The two kinds of code are now battling it out to dominate communications technology. LDPC codes use less computing power to decode than turbo codes do, so they can be used at higher data rates. But turbo codes had a head start, having been invented four years before LDPC codes were rediscovered. NASA now uses them for such ventures as the Messenger mission to Mercury, which launched last year. LDPC codes will take a few more years to catch up, but Pollara thinks both types will be used eventually.
The standard codes used in commercial applications are not as good as NASA’s, so the improvement will be even greater. The new codes will extend the range of your mobile phone or wireless computer, because they will make up for a weaker signal as you wander away from the transmitter.
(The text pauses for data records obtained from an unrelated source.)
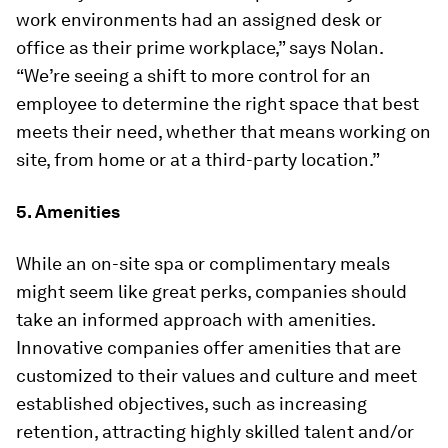
work environments had an assigned desk or
office as their prime workplace,” says Nolan.
“We’re seeing a shift to more control for an
employee to determine the right space that best
meets their need, whether that means working on
site, from home or at a third-party location.”
5. Amenities
While an on-site spa or complimentary meals
might seem like great perks, companies should
take an informed approach with amenities.
Innovative companies offer amenities that are
customized to their values and culture and meet
established objectives, such as increasing
retention, attracting highly skilled talent and/or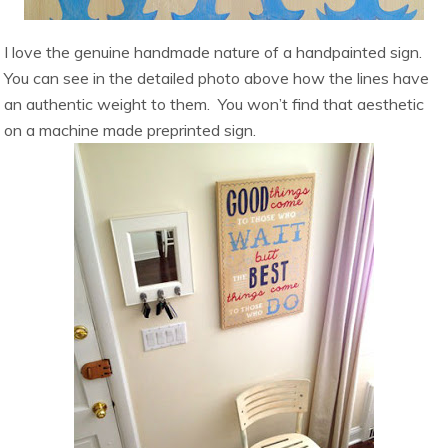
I love the genuine handmade nature of a handpainted sign.
You can see in the detailed photo above how the lines have
an authentic weight to them. You won’t find that aesthetic
on a machine made preprinted sign.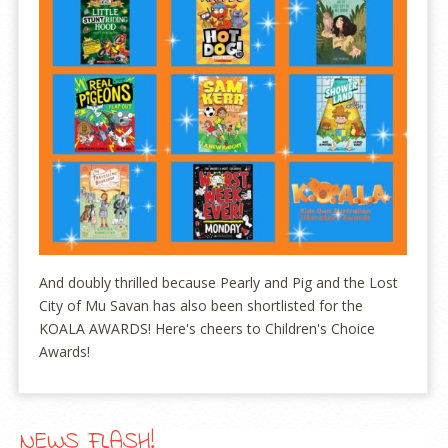
And doubly thrilled because Pearly and Pig and the Lost
City of Mu Savan has also been shortlisted for the
KOALA AWARDS! Here's cheers to Children's Choice
Awards!
NEWS FLASH!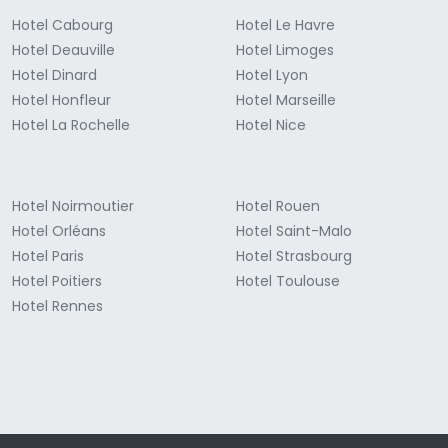
Hotel Cabourg
Hotel Le Havre
Hotel Deauville
Hotel Limoges
Hotel Dinard
Hotel Lyon
Hotel Honfleur
Hotel Marseille
Hotel La Rochelle
Hotel Nice
Hotel Noirmoutier
Hotel Rouen
Hotel Orléans
Hotel Saint-Malo
Hotel Paris
Hotel Strasbourg
Hotel Poitiers
Hotel Toulouse
Hotel Rennes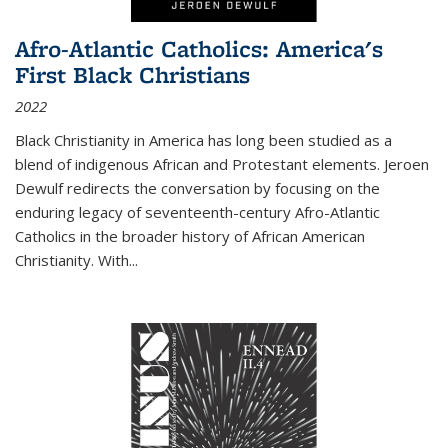
Afro-Atlantic Catholics: America's
First Black Christians
2022
Black Christianity in America has long been studied as a
blend of indigenous African and Protestant elements. Jeroen
Dewulf redirects the conversation by focusing on the
enduring legacy of seventeenth-century Afro-Atlantic
Catholics in the broader history of African American
Christianity. With...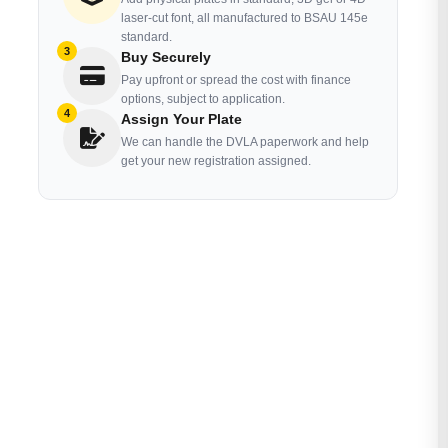
laser-cut font, all manufactured to BSAU 145e
standard.
3
Buy Securely
Pay upfront or spread the cost with finance
options, subject to application.
4
Assign Your Plate
We can handle the DVLA paperwork and help
get your new registration assigned.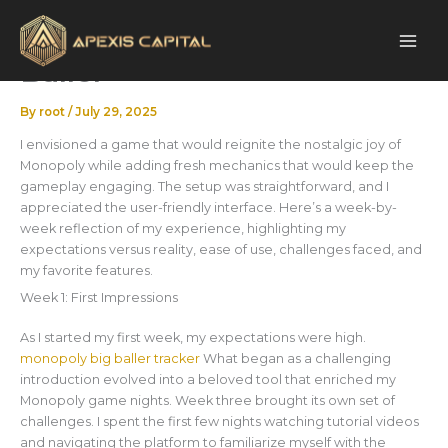
Skip
My First 30 – Monopoly Big
to
content
Baller
By
root
/
July 29, 2025
I envisioned a game that would reignite the nostalgic joy of
Monopoly while adding fresh mechanics that would keep the
gameplay engaging. The setup was straightforward, and I
appreciated the user-friendly interface. Here’s a week-by-
week reflection of my experience, highlighting my
expectations versus reality, ease of use, challenges faced, and
my favorite features.
Week 1: First Impressions
As I started my first week, my expectations were high.
monopoly big baller tracker
What began as a challenging
introduction evolved into a beloved tool that enriched my
Monopoly game nights. Week three brought its own set of
challenges. I spent the first few nights watching tutorial videos
and navigating the platform to familiarize myself with the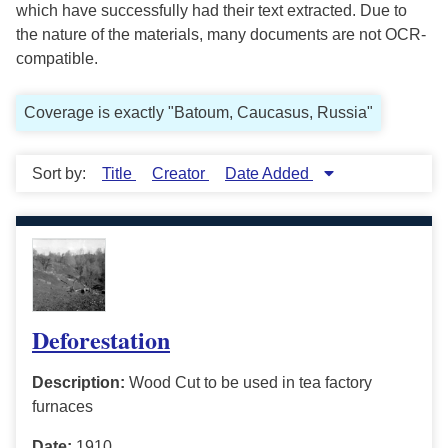
which have successfully had their text extracted. Due to
the nature of the materials, many documents are not OCR-
compatible.
Coverage is exactly "Batoum, Caucasus, Russia"
Sort by:
Title
Creator
Date Added
Deforestation
Description:
Wood Cut to be used in tea factory
furnaces
Date:
1910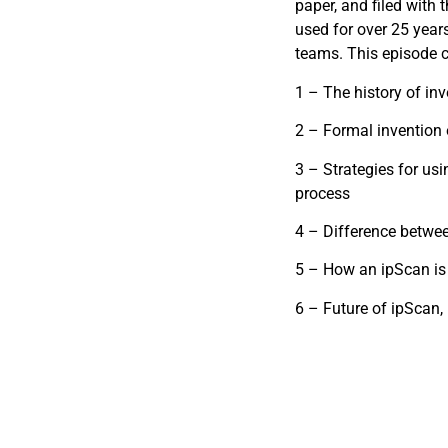
paper, and filed with 
used for over 25 years
teams. This episode c
1 – The history of inv
2 – Formal invention 
3 – Strategies for us
process
4 – Difference betwe
5 – How an ipScan is s
6 – Future of ipScan, u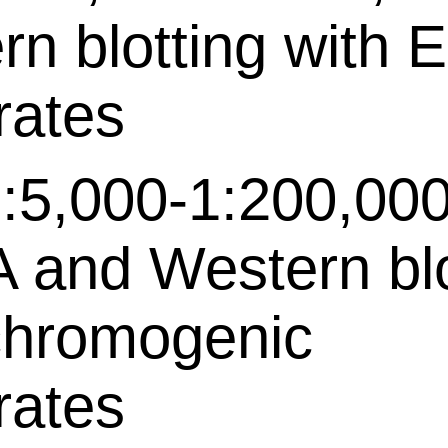
rn blotting with 
rates
:5,000-1:200,000
 and Western bl
chromogenic
rates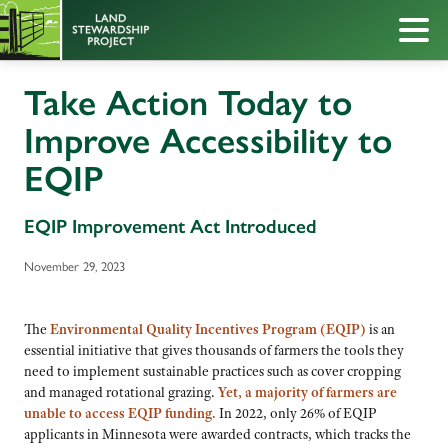
Take Action Today to
Improve Accessibility to
EQIP
EQIP Improvement Act Introduced
November 29, 2023
The
Environmental Quality Incentives Program (EQIP)
is an
essential initiative that gives thousands of farmers the tools they
need to implement sustainable practices such as cover cropping
and managed rotational grazing.
Yet, a majority of farmers are
unable to access EQIP funding.
In 2022, only 26% of EQIP
applicants in Minnesota were awarded contracts, which tracks the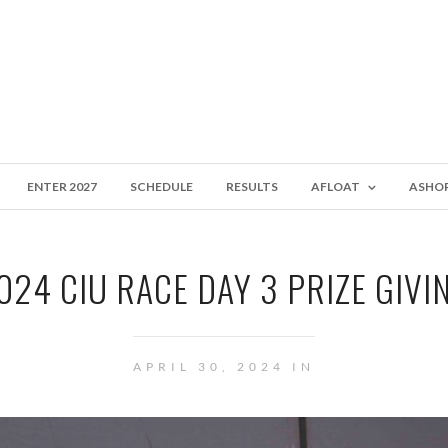
ENTER 2027
SCHEDULE
RESULTS
AFLOAT
ASHO
024 CIU RACE DAY 3 PRIZE GIVI
APRIL 30, 2024 IN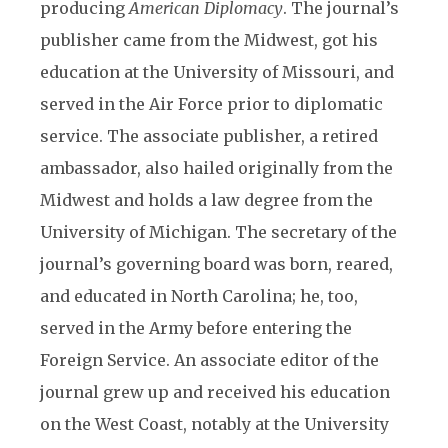
producing
American Diplomacy
. The journal’s
publisher came from the Midwest, got his
education at the University of Missouri, and
served in the Air Force prior to diplomatic
service. The associate publisher, a retired
ambassador, also hailed originally from the
Midwest and holds a law degree from the
University of Michigan. The secretary of the
journal’s governing board was born, reared,
and educated in North Carolina; he, too,
served in the Army before entering the
Foreign Service. An associate editor of the
journal grew up and received his education
on the West Coast, notably at the University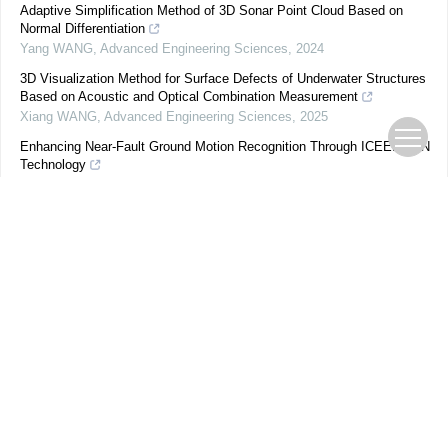
Adaptive Simplification Method of 3D Sonar Point Cloud Based on
Normal Differentiation
Yang WANG
,
Advanced Engineering Sciences
,
2024
3D Visualization Method for Surface Defects of Underwater Structures
Based on Acoustic and Optical Combination Measurement
Xiang WANG
,
Advanced Engineering Sciences
,
2025
Enhancing Near-Fault Ground Motion Recognition Through ICEEMDAN
Technology
Zhen LIU
,
Advanced Engineering Sciences
,
2024
Deep Image Compressive Sensing Reconstruction Based on Range-
Null Space Decomposition
ZHU Lu
,
Advanced Engineering Sciences
,
2025
Reversible Data Hiding Algorithm in Encrypted Images with Difference
Encoding and Block Compression
Guoqing GE
,
Advanced Engineering Sciences
,
2024
Integration of contrast-adaptive colour correction and convolutional
neural network for cryptocaryon fish disease detection
Aquaculture and Fisheries
,
2026
Research on River Channel Aerial Image Detection Algorithm Based on
Deep Learning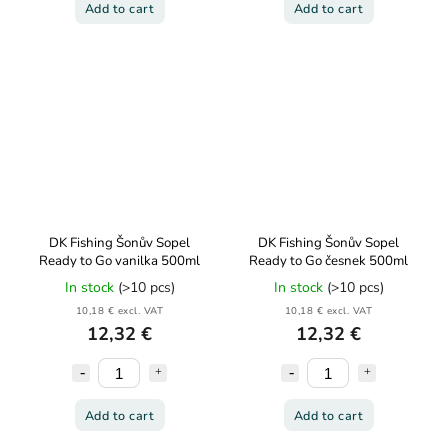
Add to cart
Add to cart
DK Fishing Šonův Sopel
DK Fishing Šonův Sopel
Ready to Go vanilka 500ml
Ready to Go česnek 500ml
In stock
(>10 pcs)
In stock
(>10 pcs)
10,18 € excl. VAT
10,18 € excl. VAT
12,32 €
12,32 €
Add to cart
Add to cart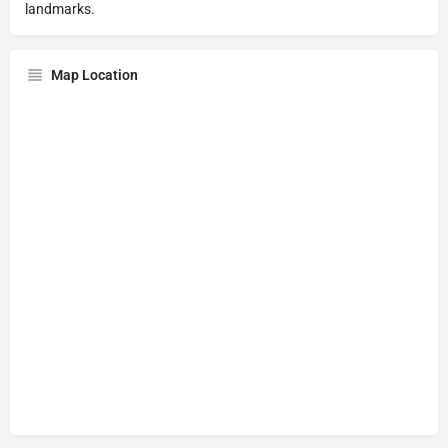
landmarks.
Map Location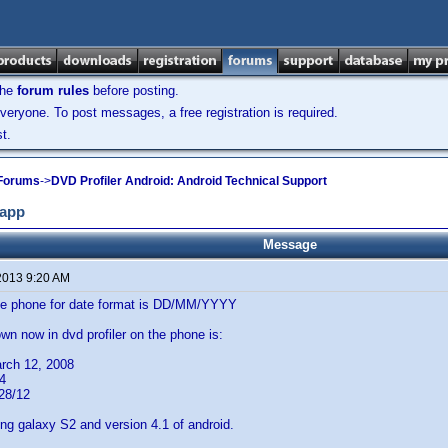
the
forum rules
before posting.
veryone. To post messages, a free registration is required.
t.
 Forums
->
DVD Profiler Android: Android Technical Support
 app
Message
2013 9:20 AM
the phone for date format is DD/MM/YYYY
wn now in dvd profiler on the phone is:
rch 12, 2008
4
28/12
g galaxy S2 and version 4.1 of android.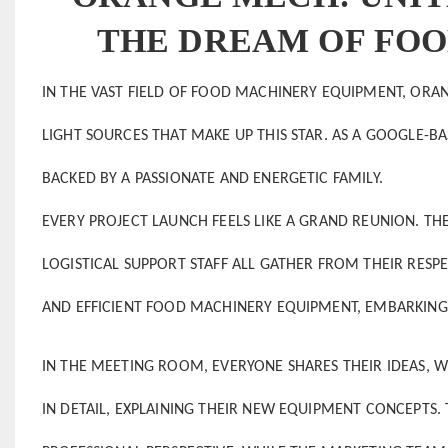
THE DREAM OF FO
IN THE VAST FIELD OF FOOD MACHINERY EQUIPMENT, ORANG
LIGHT SOURCES THAT MAKE UP THIS STAR. AS A GOOGLE-
BACKED BY A PASSIONATE AND ENERGETIC FAMILY.
EVERY PROJECT LAUNCH FEELS LIKE A GRAND REUNION. TH
LOGISTICAL SUPPORT STAFF ALL GATHER FROM THEIR RE
AND EFFICIENT FOOD MACHINERY EQUIPMENT, EMBARKING 
IN THE MEETING ROOM, EVERYONE SHARES THEIR IDEAS, WI
IN DETAIL, EXPLAINING THEIR NEW EQUIPMENT CONCEPTS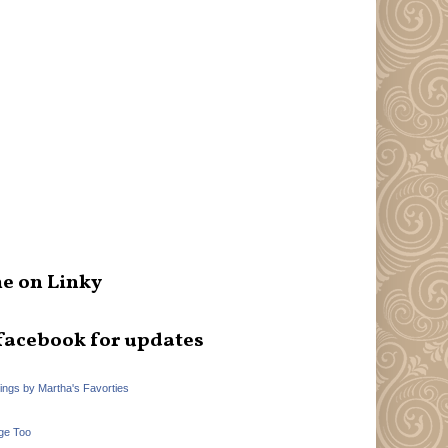
e on Linky
facebook for updates
hings by Martha's Favorties
ge Too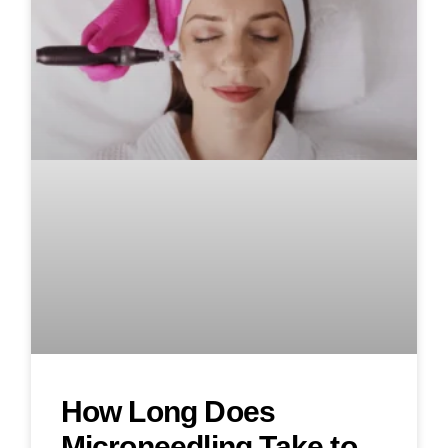
How Long Does
Microneedling Take to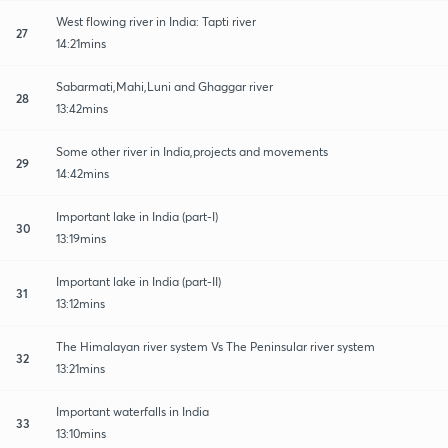
West flowing river in India: Tapti river
27
14:21mins
Sabarmati,Mahi,Luni and Ghaggar river
28
13:42mins
Some other river in India,projects and movements
29
14:42mins
Important lake in India (part-I)
30
13:19mins
Important lake in India (part-II)
31
13:12mins
The Himalayan river system Vs The Peninsular river system
32
13:21mins
Important waterfalls in India
33
13:10mins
Of course, it is no good if your satellite speaks one code and my satellite dish speaks another. Turbo codes’ head start has given them an edge in becoming industry standards and they will soon be used in cellphone and next-generation wireless networks. But LDPC codes have some advantages: they are less complicated and less encumbered by patents, as France Telecom patented turbo codes even before Berrou and Glavieux announced them to the world. In 2003, an LDPC code beat six turbo codes to become the new standard for the satellite transmission of digital television.
The techniques used in both codes may have a future outside the communications business. The idea of belief propagation in networks is actually quite old: David MacKay, a coding theorist at the University of Cambridge, traces it back to a 19th-century astronomer and statistician named Thorvald Thiele. Since then, MacKay says, “It has been discovered about 10 times over, once for each of 10 fields.” But belief propagation was always believed to be theoretically unsound if the networks had loops in them, because a loop can generate self-reinforcing delusions.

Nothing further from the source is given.